Confident Security plans to be at the forefront of this shift.
Early Traction and Use Cases
Despite its recent debut, Confident Security is already:
- Beta testing with several Fortune 500 companies
- Engaged with prominent government contractors
Notable Use Cases:
- Financial Services Firm
- Goal: Prevent client data from being shared with third-party LLMs
- Outcome: Real-time prompt scanning, threat blocking, and audit logging
- Internal Knowledge Management
- Employees used AI tools to summarize internal documents
- Confident’s system ensured proprietary data stayed within the organization and wasn’t exposed to external model retraining
These examples illustrate the growing need for dedicated AI monitoring as enterprises scale up generative AI deployments.
Looking Ahead
With its $4.2 million in seed funding, Confident Security plans to:
- Expand its team in:
- Engineering
- Sales
- Security operations
- Accelerate product development
- Onboard more enterprise clients
“We are the stewards creating a security stack for the AI era,” said Powell. “Our goal is to make it safe for every company to innovate with generative AI — without compromising security or regulatory position.”
Long-Term Vision:
Confident Security aspires to become the industry standard for AI security infrastructure, much like:
- Cloudflare for web security
- Okta for identity management
Final Thoughts
With AI becoming a core part of the modern enterprise, the need for purpose-built, AI-native security solutions is more urgent than ever.

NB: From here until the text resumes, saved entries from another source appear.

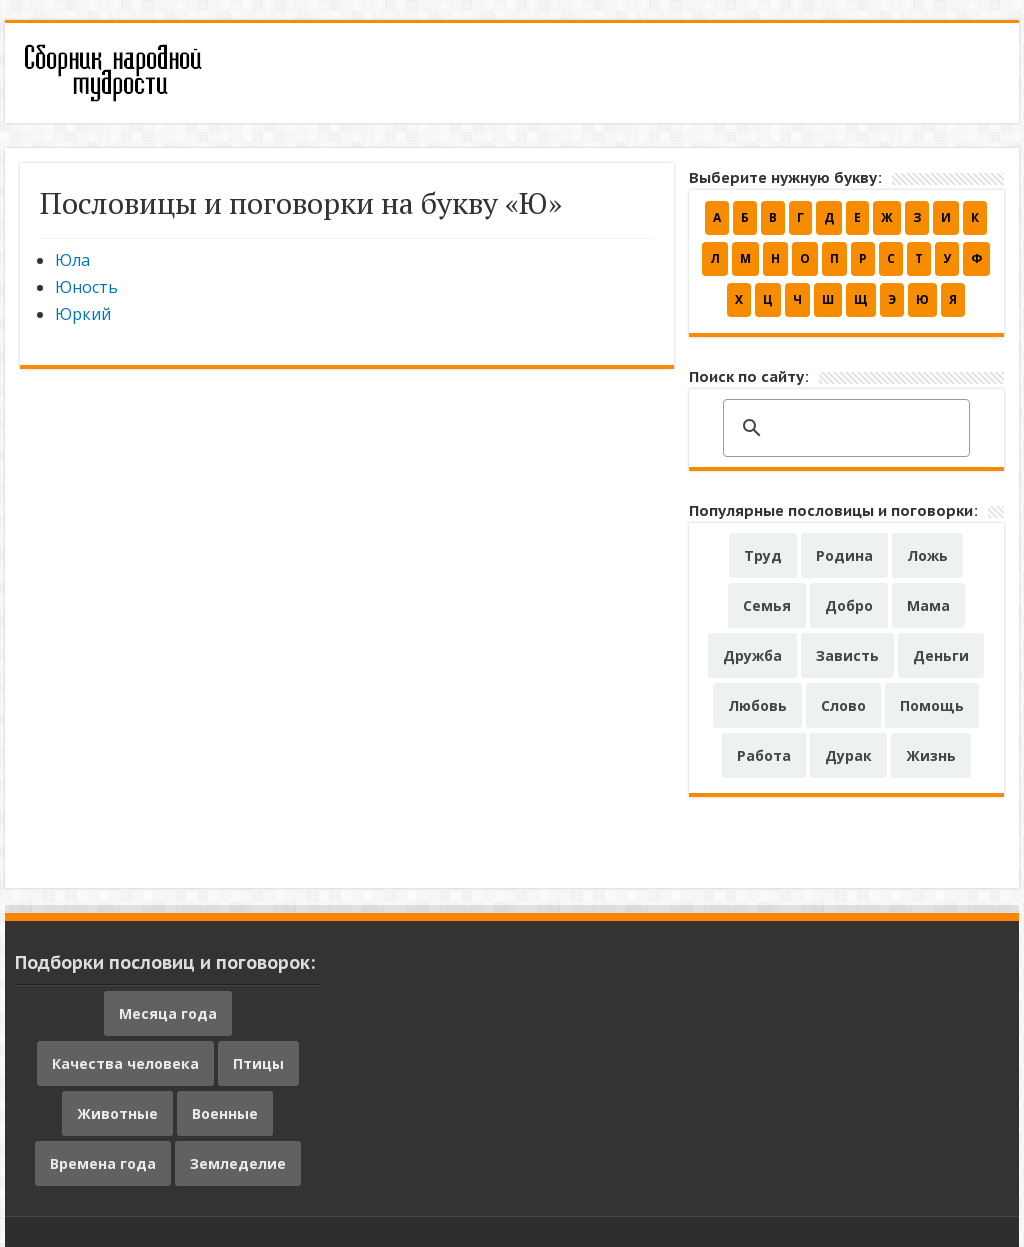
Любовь (757, 705)
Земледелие (238, 1163)
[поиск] (843, 429)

Confident Security is stepping into this void with:
- A strong, AI-specific product
- Experienced leadership
- A powerful roster of backers
Coming out of stealth isn’t just a financial milestone—it’s the birth of a new cybersecurity category. One where LLMs, prompts, and inference pipelines are treated as critical assets, fully protected within the enterprise’s security perimeter.
For organizations waiting for the right moment to act, that signal has now arrived.